#### [TASK REQUIREMENTS]
Within the listing below, how many lines hold the string "sono"? Only the number should be given.

▼

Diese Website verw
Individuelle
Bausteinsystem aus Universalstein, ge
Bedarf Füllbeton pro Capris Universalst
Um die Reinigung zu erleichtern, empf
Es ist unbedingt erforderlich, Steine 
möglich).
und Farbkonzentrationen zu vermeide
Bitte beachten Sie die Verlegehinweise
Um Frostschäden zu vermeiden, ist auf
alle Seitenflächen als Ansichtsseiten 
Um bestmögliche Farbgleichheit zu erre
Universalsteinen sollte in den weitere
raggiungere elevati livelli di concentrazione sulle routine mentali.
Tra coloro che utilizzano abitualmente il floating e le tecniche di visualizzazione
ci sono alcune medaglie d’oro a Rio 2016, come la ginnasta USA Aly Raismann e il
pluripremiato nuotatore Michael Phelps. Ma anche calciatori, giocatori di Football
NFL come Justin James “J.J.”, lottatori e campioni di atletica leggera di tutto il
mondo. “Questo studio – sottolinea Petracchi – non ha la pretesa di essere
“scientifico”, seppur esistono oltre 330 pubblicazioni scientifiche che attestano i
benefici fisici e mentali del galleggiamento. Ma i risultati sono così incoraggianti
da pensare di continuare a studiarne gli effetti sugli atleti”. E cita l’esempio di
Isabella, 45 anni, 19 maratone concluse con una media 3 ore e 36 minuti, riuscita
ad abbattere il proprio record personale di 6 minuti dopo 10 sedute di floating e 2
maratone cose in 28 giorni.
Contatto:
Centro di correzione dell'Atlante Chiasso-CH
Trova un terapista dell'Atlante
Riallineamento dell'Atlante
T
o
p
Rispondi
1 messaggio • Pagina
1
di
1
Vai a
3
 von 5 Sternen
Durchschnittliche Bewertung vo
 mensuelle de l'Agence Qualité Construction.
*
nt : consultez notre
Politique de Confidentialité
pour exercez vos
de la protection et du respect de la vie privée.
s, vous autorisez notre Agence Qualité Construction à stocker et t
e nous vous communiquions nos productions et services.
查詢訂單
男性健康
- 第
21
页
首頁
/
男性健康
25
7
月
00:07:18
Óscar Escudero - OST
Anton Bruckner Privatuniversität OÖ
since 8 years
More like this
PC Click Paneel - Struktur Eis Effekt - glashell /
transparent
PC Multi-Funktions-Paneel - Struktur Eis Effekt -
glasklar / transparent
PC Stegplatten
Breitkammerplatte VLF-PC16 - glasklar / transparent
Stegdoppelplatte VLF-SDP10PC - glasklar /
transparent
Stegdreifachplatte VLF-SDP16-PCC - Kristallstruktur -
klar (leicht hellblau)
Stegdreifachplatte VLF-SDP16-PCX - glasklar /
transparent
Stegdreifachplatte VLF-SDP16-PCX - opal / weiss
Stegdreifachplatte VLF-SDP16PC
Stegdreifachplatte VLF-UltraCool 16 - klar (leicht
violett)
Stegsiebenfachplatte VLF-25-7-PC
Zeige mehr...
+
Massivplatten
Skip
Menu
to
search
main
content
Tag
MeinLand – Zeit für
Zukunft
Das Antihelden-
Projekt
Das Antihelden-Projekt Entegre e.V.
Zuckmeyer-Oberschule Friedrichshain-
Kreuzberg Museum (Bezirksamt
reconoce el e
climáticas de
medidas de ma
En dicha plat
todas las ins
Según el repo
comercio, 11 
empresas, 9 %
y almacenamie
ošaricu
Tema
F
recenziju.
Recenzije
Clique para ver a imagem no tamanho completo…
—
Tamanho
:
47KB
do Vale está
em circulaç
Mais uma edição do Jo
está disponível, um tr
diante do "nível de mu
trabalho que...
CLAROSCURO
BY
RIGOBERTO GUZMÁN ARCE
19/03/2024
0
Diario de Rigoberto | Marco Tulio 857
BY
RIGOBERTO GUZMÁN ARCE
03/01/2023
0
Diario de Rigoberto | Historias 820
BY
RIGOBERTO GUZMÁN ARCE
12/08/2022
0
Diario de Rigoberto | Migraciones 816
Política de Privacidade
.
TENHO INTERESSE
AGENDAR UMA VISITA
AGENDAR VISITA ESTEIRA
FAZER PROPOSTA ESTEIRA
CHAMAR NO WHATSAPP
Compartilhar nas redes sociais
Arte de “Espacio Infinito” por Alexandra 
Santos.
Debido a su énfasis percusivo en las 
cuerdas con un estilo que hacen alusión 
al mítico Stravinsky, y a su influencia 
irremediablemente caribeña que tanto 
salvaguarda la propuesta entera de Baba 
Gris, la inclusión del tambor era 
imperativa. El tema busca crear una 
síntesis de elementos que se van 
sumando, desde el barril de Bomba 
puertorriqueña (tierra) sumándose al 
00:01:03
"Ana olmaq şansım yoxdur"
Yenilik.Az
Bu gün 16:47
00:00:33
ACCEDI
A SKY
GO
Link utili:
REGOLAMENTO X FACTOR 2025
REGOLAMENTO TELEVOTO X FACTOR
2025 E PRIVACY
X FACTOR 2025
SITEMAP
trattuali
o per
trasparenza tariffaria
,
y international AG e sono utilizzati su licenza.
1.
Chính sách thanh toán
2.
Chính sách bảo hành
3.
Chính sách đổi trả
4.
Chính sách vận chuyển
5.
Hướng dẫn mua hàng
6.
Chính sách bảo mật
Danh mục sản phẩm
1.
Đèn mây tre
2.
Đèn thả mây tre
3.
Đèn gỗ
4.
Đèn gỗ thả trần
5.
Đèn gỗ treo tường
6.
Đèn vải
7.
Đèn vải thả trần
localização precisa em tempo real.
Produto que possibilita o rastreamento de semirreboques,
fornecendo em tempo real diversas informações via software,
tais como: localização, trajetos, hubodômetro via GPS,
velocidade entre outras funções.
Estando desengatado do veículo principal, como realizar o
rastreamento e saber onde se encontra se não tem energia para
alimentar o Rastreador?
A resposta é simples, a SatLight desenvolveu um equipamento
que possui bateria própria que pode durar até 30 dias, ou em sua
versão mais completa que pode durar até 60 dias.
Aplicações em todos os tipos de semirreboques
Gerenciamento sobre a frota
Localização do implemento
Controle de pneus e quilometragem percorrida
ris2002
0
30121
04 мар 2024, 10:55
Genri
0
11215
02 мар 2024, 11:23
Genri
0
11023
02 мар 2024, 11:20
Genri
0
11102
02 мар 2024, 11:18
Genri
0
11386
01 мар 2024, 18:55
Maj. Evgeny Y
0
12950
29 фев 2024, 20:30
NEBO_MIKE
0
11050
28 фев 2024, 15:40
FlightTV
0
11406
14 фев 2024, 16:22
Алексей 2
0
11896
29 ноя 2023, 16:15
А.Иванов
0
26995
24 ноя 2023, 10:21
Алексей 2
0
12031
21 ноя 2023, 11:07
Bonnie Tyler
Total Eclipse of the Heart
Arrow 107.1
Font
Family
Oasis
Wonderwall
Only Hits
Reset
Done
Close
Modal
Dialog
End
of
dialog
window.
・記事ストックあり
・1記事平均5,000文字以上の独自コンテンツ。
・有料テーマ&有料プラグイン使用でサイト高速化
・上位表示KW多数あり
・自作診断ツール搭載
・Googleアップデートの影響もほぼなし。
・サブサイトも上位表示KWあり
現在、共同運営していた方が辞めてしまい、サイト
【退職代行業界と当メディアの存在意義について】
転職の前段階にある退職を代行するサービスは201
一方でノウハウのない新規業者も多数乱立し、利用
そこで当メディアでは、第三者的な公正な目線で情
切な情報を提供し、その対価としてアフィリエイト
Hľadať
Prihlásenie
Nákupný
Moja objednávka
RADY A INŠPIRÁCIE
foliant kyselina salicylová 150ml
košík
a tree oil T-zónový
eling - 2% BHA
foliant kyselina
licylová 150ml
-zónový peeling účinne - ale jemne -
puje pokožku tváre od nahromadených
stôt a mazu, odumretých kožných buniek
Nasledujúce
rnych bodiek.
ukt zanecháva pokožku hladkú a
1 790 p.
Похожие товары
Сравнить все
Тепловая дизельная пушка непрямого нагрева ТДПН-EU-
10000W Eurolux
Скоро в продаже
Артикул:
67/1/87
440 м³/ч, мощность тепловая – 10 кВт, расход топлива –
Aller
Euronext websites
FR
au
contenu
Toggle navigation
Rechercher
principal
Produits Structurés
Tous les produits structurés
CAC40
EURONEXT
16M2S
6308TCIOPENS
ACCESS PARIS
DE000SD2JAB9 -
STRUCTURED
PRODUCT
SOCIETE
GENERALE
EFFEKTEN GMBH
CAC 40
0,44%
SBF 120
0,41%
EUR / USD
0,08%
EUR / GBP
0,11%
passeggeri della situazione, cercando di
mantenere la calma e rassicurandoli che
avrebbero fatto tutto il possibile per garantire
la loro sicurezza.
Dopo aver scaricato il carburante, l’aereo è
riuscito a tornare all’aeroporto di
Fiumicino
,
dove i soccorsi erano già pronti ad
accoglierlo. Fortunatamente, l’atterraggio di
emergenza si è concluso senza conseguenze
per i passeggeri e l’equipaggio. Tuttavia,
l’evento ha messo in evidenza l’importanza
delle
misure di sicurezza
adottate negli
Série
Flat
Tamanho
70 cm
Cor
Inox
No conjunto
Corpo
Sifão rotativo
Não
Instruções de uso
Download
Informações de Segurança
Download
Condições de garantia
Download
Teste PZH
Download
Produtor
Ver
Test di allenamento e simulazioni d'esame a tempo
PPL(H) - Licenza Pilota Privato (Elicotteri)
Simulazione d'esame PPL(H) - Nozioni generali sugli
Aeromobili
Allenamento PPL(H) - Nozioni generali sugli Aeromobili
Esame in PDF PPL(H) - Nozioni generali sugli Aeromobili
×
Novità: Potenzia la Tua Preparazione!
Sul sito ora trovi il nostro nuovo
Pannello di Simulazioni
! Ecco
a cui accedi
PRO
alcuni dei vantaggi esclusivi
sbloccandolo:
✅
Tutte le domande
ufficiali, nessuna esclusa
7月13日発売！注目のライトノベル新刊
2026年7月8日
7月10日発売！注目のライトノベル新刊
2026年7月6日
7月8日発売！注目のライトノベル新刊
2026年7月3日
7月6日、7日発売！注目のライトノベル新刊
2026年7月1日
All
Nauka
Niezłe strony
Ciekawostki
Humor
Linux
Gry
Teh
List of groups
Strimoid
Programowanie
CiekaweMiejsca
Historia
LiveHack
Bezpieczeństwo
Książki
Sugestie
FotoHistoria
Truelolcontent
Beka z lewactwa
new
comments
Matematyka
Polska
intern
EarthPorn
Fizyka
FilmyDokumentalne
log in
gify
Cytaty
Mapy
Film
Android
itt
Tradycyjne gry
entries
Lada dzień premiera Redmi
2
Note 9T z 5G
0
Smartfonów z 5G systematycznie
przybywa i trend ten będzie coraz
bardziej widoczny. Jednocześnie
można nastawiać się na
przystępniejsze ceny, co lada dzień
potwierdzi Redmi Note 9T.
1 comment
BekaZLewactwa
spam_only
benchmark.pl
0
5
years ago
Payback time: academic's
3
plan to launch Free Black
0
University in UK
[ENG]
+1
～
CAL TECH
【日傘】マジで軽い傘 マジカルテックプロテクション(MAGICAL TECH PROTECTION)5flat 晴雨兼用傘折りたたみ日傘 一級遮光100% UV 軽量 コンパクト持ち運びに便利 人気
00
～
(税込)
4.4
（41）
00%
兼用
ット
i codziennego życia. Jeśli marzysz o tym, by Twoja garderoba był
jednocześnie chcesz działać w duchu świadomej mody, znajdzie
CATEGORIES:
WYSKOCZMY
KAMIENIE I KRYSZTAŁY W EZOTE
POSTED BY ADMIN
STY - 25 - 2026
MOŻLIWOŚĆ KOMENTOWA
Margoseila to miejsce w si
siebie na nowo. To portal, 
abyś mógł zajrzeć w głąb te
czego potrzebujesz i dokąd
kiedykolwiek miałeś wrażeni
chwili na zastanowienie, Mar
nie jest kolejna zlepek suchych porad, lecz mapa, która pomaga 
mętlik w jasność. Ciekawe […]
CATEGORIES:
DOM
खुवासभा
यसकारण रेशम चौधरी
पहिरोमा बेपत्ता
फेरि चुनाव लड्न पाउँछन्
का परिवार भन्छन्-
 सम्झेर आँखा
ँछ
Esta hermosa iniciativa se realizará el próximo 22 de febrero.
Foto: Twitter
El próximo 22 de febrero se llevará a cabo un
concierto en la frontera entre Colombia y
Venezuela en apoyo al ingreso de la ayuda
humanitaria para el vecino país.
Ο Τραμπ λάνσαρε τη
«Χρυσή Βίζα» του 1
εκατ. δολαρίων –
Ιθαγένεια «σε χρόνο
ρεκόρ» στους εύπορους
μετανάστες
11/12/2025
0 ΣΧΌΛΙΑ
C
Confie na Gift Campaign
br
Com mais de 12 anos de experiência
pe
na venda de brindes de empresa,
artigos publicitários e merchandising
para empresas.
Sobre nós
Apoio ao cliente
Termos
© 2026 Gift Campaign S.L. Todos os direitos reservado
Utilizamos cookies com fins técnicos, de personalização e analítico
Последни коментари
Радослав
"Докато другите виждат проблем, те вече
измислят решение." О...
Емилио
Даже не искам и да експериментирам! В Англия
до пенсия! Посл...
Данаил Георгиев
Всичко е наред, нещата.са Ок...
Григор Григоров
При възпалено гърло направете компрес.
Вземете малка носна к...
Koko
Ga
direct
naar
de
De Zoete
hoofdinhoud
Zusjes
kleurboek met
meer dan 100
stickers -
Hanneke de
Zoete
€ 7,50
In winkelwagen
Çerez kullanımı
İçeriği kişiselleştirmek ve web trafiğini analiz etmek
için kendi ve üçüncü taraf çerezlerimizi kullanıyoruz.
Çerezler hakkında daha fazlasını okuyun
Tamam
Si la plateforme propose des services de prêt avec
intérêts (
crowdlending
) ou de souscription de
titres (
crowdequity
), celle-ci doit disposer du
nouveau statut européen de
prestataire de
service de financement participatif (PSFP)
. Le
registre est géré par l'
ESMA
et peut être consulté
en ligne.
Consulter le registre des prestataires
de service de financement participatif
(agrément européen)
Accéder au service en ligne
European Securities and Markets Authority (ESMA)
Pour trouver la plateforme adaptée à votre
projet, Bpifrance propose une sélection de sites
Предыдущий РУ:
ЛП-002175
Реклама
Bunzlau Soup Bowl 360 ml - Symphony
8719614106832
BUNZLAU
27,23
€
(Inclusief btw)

▲

#### [WRITTEN ANSWER]
3